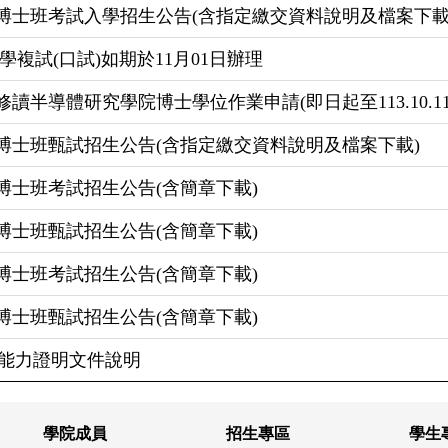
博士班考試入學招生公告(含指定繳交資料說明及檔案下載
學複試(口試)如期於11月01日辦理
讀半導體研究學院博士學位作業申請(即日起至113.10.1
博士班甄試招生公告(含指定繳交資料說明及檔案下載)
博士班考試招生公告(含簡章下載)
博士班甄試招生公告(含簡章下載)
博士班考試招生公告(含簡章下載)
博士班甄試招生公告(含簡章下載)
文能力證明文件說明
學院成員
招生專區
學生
#####
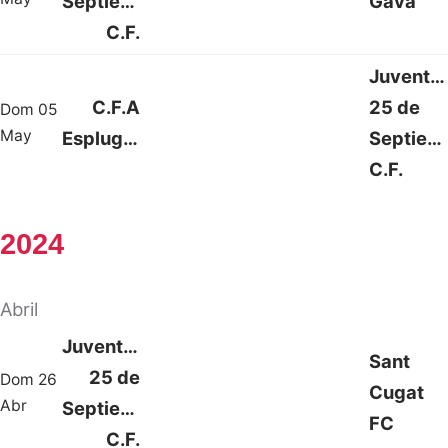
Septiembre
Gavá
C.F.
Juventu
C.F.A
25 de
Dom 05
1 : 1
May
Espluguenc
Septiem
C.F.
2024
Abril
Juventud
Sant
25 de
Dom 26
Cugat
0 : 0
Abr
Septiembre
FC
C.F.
#####
◆ Required action:
The answer should be a single number: the count of lines in the records that hold the string "含指定繳交資料說明及檔案下載".

◆ Response area:
2